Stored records

★ ★ ★ ★

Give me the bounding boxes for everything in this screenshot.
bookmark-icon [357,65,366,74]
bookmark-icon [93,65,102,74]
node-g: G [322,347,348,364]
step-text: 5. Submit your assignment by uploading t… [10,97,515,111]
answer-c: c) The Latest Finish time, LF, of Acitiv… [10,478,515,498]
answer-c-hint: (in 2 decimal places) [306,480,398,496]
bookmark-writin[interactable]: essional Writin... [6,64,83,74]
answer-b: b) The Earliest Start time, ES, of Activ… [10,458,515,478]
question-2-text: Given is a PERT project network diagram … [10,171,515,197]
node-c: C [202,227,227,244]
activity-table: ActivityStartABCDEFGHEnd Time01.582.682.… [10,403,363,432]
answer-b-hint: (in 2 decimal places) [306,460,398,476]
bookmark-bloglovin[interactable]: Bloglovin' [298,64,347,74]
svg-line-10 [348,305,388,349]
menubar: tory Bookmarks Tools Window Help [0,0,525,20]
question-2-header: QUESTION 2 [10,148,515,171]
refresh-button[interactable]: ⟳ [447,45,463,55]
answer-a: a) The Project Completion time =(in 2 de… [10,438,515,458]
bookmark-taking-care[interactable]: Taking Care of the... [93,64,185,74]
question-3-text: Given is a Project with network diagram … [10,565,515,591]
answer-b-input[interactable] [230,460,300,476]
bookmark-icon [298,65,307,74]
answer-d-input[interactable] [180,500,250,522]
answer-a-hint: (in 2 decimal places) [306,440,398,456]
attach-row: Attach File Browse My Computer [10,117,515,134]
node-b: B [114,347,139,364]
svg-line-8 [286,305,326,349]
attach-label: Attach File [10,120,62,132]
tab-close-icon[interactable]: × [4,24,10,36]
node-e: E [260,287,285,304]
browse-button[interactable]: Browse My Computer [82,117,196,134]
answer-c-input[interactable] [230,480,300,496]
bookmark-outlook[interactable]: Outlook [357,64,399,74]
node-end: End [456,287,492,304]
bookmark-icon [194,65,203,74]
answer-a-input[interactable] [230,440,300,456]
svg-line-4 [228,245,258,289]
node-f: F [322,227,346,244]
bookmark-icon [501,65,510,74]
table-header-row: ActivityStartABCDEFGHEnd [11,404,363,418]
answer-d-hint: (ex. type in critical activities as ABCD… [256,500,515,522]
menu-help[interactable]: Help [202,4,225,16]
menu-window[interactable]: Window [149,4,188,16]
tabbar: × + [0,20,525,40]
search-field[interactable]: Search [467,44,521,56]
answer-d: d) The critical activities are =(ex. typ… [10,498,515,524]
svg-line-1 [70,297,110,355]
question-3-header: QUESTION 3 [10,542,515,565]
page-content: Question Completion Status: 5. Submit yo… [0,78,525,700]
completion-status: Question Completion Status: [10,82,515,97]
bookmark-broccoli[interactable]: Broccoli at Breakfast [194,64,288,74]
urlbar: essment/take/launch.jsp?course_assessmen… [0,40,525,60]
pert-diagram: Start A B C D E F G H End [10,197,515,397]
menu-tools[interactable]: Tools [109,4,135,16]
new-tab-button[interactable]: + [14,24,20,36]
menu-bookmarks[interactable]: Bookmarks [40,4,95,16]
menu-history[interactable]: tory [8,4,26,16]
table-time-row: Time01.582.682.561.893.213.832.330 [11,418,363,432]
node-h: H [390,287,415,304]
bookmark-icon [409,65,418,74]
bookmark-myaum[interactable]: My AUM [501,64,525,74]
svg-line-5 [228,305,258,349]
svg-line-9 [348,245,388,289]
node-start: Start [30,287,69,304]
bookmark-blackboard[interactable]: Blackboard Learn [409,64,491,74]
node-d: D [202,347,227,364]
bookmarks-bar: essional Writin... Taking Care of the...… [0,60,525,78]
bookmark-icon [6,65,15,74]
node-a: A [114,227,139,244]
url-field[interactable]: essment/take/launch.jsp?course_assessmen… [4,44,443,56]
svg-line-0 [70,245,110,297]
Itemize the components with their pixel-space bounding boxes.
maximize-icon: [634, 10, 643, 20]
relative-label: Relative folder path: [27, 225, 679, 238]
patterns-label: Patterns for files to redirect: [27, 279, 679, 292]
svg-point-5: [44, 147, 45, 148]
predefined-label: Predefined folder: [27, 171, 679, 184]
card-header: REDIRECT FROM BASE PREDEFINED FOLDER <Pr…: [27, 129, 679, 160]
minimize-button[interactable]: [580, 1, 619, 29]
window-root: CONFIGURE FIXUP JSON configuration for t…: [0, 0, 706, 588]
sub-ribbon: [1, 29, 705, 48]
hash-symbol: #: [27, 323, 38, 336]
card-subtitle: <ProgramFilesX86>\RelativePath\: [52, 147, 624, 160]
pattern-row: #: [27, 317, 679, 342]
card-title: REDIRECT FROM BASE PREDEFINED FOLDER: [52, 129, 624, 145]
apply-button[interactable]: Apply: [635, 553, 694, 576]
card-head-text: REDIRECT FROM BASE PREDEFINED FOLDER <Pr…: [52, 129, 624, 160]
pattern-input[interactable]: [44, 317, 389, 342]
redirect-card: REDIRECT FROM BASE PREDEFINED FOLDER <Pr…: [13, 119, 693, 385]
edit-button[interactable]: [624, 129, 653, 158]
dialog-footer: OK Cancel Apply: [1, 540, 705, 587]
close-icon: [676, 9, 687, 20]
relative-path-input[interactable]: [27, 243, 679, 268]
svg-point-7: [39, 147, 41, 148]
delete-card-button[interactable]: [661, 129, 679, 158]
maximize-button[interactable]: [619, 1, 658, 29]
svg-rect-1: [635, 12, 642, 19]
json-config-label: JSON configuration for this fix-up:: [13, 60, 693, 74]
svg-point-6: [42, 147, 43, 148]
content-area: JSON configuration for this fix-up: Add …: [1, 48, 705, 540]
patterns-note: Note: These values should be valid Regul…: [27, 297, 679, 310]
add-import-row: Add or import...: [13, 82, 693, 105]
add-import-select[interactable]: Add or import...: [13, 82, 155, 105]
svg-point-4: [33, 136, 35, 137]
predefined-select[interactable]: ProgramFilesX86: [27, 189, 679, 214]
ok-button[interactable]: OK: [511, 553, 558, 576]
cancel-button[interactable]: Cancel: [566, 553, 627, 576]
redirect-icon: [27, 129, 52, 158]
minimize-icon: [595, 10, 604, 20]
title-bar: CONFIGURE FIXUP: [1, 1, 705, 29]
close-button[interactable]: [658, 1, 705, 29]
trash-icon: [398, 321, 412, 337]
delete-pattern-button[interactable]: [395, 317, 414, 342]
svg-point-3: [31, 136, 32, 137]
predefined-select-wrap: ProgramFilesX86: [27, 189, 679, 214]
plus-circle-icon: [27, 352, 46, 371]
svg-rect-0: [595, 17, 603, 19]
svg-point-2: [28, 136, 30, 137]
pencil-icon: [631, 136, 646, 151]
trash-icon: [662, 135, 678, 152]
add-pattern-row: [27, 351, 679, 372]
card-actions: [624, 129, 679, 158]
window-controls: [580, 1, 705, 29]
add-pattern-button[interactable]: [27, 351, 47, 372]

★ ★ ★ ★

▸ **TASK TO CARRY OUT**
Print all the entries exactly as written.

▸ **RESPONSE AREA**
Give me the bounding boxes for everything in this screenshot.
bookmark-icon [357,65,366,74]
bookmark-icon [93,65,102,74]
node-g: G [322,347,348,364]
step-text: 5. Submit your assignment by uploading t… [10,97,515,111]
answer-c: c) The Latest Finish time, LF, of Acitiv… [10,478,515,498]
answer-c-hint: (in 2 decimal places) [306,480,398,496]
bookmark-writin[interactable]: essional Writin... [6,64,83,74]
answer-b: b) The Earliest Start time, ES, of Activ… [10,458,515,478]
question-2-text: Given is a PERT project network diagram … [10,171,515,197]
node-c: C [202,227,227,244]
activity-table: ActivityStartABCDEFGHEnd Time01.582.682.… [10,403,363,432]
answer-b-hint: (in 2 decimal places) [306,460,398,476]
bookmark-bloglovin[interactable]: Bloglovin' [298,64,347,74]
svg-line-10 [348,305,388,349]
menubar: tory Bookmarks Tools Window Help [0,0,525,20]
question-2-header: QUESTION 2 [10,148,515,171]
refresh-button[interactable]: ⟳ [447,45,463,55]
answer-a: a) The Project Completion time =(in 2 de… [10,438,515,458]
bookmark-taking-care[interactable]: Taking Care of the... [93,64,185,74]
question-3-text: Given is a Project with network diagram … [10,565,515,591]
answer-b-input[interactable] [230,460,300,476]
bookmark-icon [298,65,307,74]
answer-d-input[interactable] [180,500,250,522]
answer-a-hint: (in 2 decimal places) [306,440,398,456]
attach-row: Attach File Browse My Computer [10,117,515,134]
node-b: B [114,347,139,364]
svg-line-8 [286,305,326,349]
attach-label: Attach File [10,120,62,132]
tab-close-icon[interactable]: × [4,24,10,36]
node-e: E [260,287,285,304]
browse-button[interactable]: Browse My Computer [82,117,196,134]
answer-c-input[interactable] [230,480,300,496]
bookmark-outlook[interactable]: Outlook [357,64,399,74]
node-end: End [456,287,492,304]
bookmark-icon [194,65,203,74]
answer-a-input[interactable] [230,440,300,456]
svg-line-4 [228,245,258,289]
node-f: F [322,227,346,244]
bookmark-icon [501,65,510,74]
table-header-row: ActivityStartABCDEFGHEnd [11,404,363,418]
answer-d-hint: (ex. type in critical activities as ABCD… [256,500,515,522]
menu-help[interactable]: Help [202,4,225,16]
menu-window[interactable]: Window [149,4,188,16]
tabbar: × + [0,20,525,40]
search-field[interactable]: Search [467,44,521,56]
answer-d: d) The critical activities are =(ex. typ… [10,498,515,524]
svg-line-1 [70,297,110,355]
question-3-header: QUESTION 3 [10,542,515,565]
page-content: Question Completion Status: 5. Submit yo… [0,78,525,700]
completion-status: Question Completion Status: [10,82,515,97]
bookmark-broccoli[interactable]: Broccoli at Breakfast [194,64,288,74]
urlbar: essment/take/launch.jsp?course_assessmen… [0,40,525,60]
pert-diagram: Start A B C D E F G H End [10,197,515,397]
menu-tools[interactable]: Tools [109,4,135,16]
new-tab-button[interactable]: + [14,24,20,36]
menu-bookmarks[interactable]: Bookmarks [40,4,95,16]
menu-history[interactable]: tory [8,4,26,16]
table-time-row: Time01.582.682.561.893.213.832.330 [11,418,363,432]
node-h: H [390,287,415,304]
bookmark-icon [409,65,418,74]
bookmark-myaum[interactable]: My AUM [501,64,525,74]
svg-line-5 [228,305,258,349]
svg-line-9 [348,245,388,289]
node-start: Start [30,287,69,304]
bookmark-blackboard[interactable]: Blackboard Learn [409,64,491,74]
node-d: D [202,347,227,364]
bookmarks-bar: essional Writin... Taking Care of the...… [0,60,525,78]
bookmark-icon [6,65,15,74]
node-a: A [114,227,139,244]
url-field[interactable]: essment/take/launch.jsp?course_assessmen… [4,44,443,56]
svg-line-0 [70,245,110,297]
Itemize the components with their pixel-space bounding boxes.
maximize-icon: [634, 10, 643, 20]
relative-label: Relative folder path: [27, 225, 679, 238]
patterns-label: Patterns for files to redirect: [27, 279, 679, 292]
svg-point-5: [44, 147, 45, 148]
predefined-label: Predefined folder: [27, 171, 679, 184]
card-header: REDIRECT FROM BASE PREDEFINED FOLDER <Pr…: [27, 129, 679, 160]
minimize-button[interactable]: [580, 1, 619, 29]
window-root: CONFIGURE FIXUP JSON configuration for t…: [0, 0, 706, 588]
sub-ribbon: [1, 29, 705, 48]
hash-symbol: #: [27, 323, 38, 336]
card-subtitle: <ProgramFilesX86>\RelativePath\: [52, 147, 624, 160]
pattern-row: #: [27, 317, 679, 342]
card-title: REDIRECT FROM BASE PREDEFINED FOLDER: [52, 129, 624, 145]
apply-button[interactable]: Apply: [635, 553, 694, 576]
card-head-text: REDIRECT FROM BASE PREDEFINED FOLDER <Pr…: [52, 129, 624, 160]
pattern-input[interactable]: [44, 317, 389, 342]
redirect-card: REDIRECT FROM BASE PREDEFINED FOLDER <Pr…: [13, 119, 693, 385]
edit-button[interactable]: [624, 129, 653, 158]
dialog-footer: OK Cancel Apply: [1, 540, 705, 587]
close-icon: [676, 9, 687, 20]
relative-path-input[interactable]: [27, 243, 679, 268]
svg-point-7: [39, 147, 41, 148]
delete-card-button[interactable]: [661, 129, 679, 158]
maximize-button[interactable]: [619, 1, 658, 29]
svg-rect-1: [635, 12, 642, 19]
json-config-label: JSON configuration for this fix-up:: [13, 60, 693, 74]
svg-point-6: [42, 147, 43, 148]
content-area: JSON configuration for this fix-up: Add …: [1, 48, 705, 540]
patterns-note: Note: These values should be valid Regul…: [27, 297, 679, 310]
add-import-row: Add or import...: [13, 82, 693, 105]
add-import-select[interactable]: Add or import...: [13, 82, 155, 105]
svg-point-4: [33, 136, 35, 137]
predefined-select[interactable]: ProgramFilesX86: [27, 189, 679, 214]
ok-button[interactable]: OK: [511, 553, 558, 576]
cancel-button[interactable]: Cancel: [566, 553, 627, 576]
redirect-icon: [27, 129, 52, 158]
minimize-icon: [595, 10, 604, 20]
title-bar: CONFIGURE FIXUP: [1, 1, 705, 29]
close-button[interactable]: [658, 1, 705, 29]
trash-icon: [398, 321, 412, 337]
delete-pattern-button[interactable]: [395, 317, 414, 342]
svg-point-3: [31, 136, 32, 137]
predefined-select-wrap: ProgramFilesX86: [27, 189, 679, 214]
plus-circle-icon: [27, 352, 46, 371]
svg-rect-0: [595, 17, 603, 19]
svg-point-2: [28, 136, 30, 137]
pencil-icon: [631, 136, 646, 151]
trash-icon: [662, 135, 678, 152]
add-pattern-row: [27, 351, 679, 372]
card-actions: [624, 129, 679, 158]
window-controls: [580, 1, 705, 29]
add-pattern-button[interactable]: [27, 351, 47, 372]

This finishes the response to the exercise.